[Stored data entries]
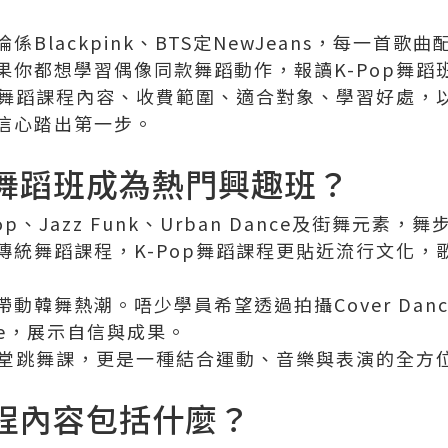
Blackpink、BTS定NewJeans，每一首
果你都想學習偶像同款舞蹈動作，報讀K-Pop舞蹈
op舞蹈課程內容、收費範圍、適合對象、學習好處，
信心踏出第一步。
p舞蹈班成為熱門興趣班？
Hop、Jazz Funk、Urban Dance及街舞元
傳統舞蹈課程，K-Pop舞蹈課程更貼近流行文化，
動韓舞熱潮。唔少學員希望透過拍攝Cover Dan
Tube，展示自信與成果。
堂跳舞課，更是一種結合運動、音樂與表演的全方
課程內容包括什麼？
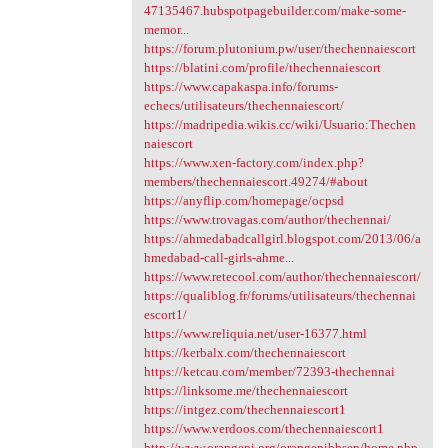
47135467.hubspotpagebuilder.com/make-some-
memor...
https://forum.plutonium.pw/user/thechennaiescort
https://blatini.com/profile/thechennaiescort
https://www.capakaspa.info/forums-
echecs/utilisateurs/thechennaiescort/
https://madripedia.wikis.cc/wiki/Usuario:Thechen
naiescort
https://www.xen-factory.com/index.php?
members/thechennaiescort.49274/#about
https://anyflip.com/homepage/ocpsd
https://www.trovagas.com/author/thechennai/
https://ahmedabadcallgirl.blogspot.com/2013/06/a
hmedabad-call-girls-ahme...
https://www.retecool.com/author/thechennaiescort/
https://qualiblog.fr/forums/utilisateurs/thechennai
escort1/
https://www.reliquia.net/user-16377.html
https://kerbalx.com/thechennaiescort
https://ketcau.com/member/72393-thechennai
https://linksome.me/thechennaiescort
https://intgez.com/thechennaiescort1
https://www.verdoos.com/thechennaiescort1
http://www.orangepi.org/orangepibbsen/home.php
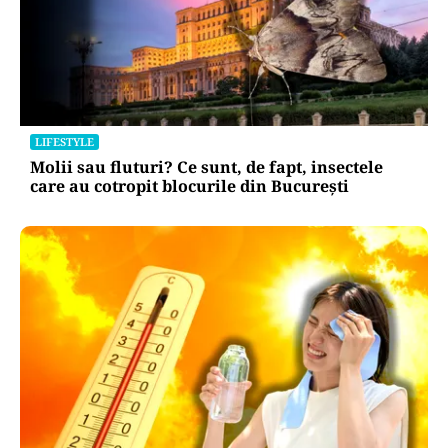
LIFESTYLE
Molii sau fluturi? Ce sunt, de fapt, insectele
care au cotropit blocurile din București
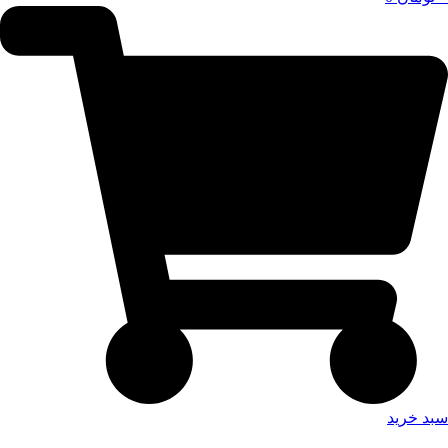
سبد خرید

---

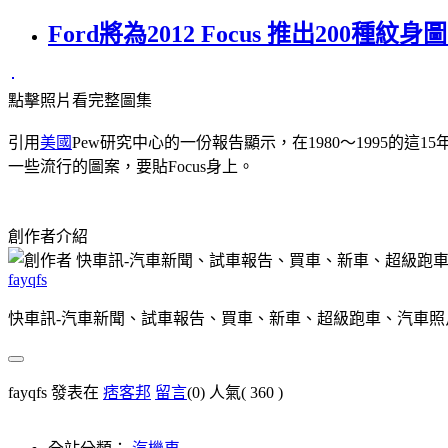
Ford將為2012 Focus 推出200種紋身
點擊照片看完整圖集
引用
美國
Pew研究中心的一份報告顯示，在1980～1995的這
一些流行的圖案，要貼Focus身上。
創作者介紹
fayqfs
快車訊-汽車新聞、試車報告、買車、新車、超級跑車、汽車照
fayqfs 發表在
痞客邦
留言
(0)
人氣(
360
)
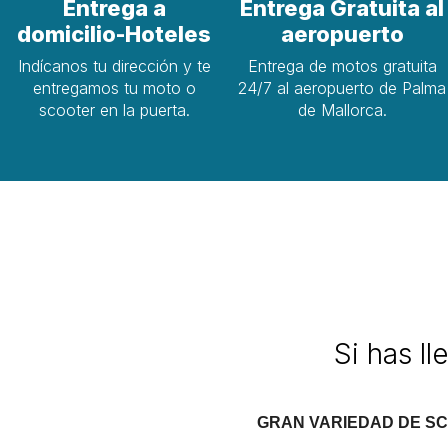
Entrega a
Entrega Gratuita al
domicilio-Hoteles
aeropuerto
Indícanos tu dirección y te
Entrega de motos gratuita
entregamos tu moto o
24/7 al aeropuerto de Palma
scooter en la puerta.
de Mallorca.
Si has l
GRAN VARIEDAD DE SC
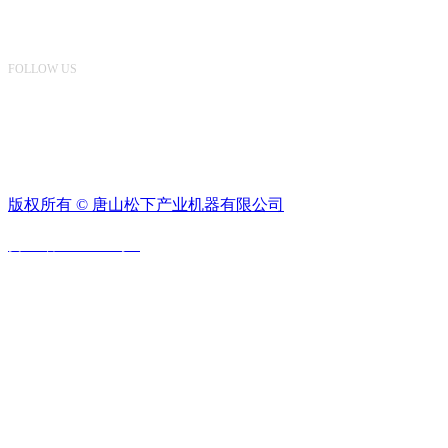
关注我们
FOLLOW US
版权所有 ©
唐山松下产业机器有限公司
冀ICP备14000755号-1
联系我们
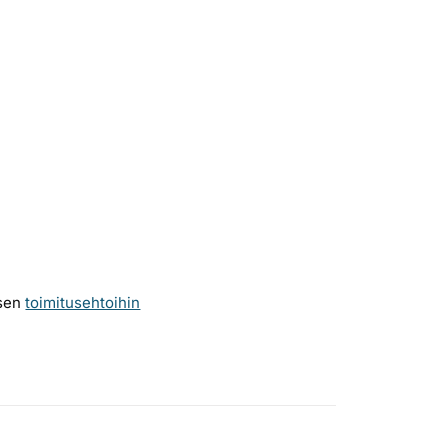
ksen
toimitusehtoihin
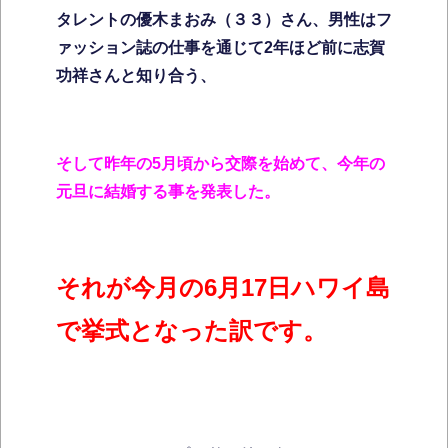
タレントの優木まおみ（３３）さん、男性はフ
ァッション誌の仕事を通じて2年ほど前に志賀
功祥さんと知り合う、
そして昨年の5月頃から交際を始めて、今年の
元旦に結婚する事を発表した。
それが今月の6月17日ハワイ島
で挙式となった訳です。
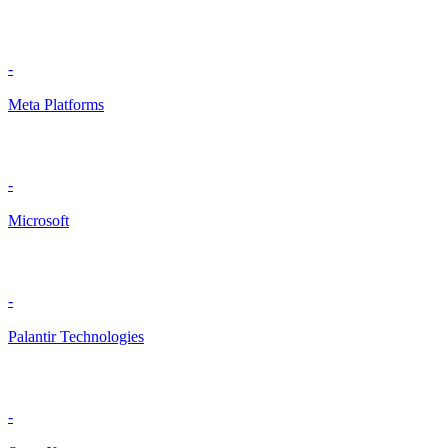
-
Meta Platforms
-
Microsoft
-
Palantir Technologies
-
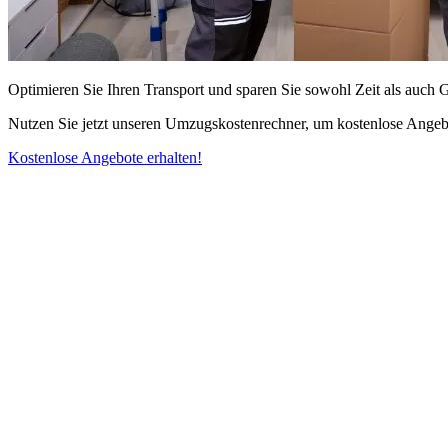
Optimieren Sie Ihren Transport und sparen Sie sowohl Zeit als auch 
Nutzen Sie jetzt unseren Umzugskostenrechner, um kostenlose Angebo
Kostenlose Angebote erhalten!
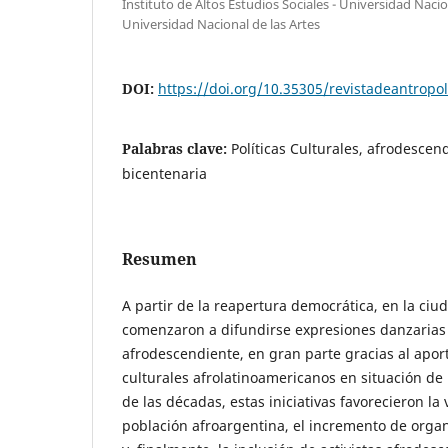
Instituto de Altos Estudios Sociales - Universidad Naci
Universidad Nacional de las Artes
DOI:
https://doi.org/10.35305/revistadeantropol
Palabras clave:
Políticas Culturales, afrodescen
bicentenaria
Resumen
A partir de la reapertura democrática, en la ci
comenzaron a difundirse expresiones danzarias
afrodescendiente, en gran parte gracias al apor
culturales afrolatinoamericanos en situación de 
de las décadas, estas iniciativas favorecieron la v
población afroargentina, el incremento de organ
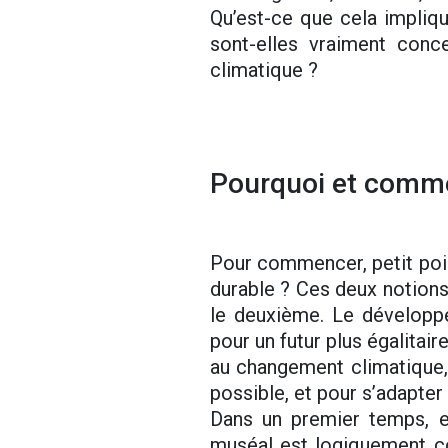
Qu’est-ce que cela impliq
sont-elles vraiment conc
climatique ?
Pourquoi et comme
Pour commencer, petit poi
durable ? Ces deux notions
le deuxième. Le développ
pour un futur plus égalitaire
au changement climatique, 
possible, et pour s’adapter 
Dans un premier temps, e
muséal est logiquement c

Required action:
Work from the entries above. Set down exactly and only the lines from the line with "Instituto de Altos" to the line with "muséal est logiquement c", both included, and leave the pictures out.

Solution for this exercise:
Instituto de Altos Estudios Sociales - Universidad Naci
Universidad Nacional de las Artes
DOI:
https://doi.org/10.35305/revistadeantropol
Palabras clave:
Políticas Culturales, afrodescen
bicentenaria
Resumen
A partir de la reapertura democrática, en la ci
comenzaron a difundirse expresiones danzarias
afrodescendiente, en gran parte gracias al apor
culturales afrolatinoamericanos en situación de 
de las décadas, estas iniciativas favorecieron la v
población afroargentina, el incremento de organ
Qu’est-ce que cela impliq
sont-elles vraiment conc
climatique ?
Pourquoi et comme
Pour commencer, petit poi
durable ? Ces deux notions
le deuxième. Le développ
pour un futur plus égalitaire
au changement climatique, 
possible, et pour s’adapter 
Dans un premier temps, e
muséal est logiquement c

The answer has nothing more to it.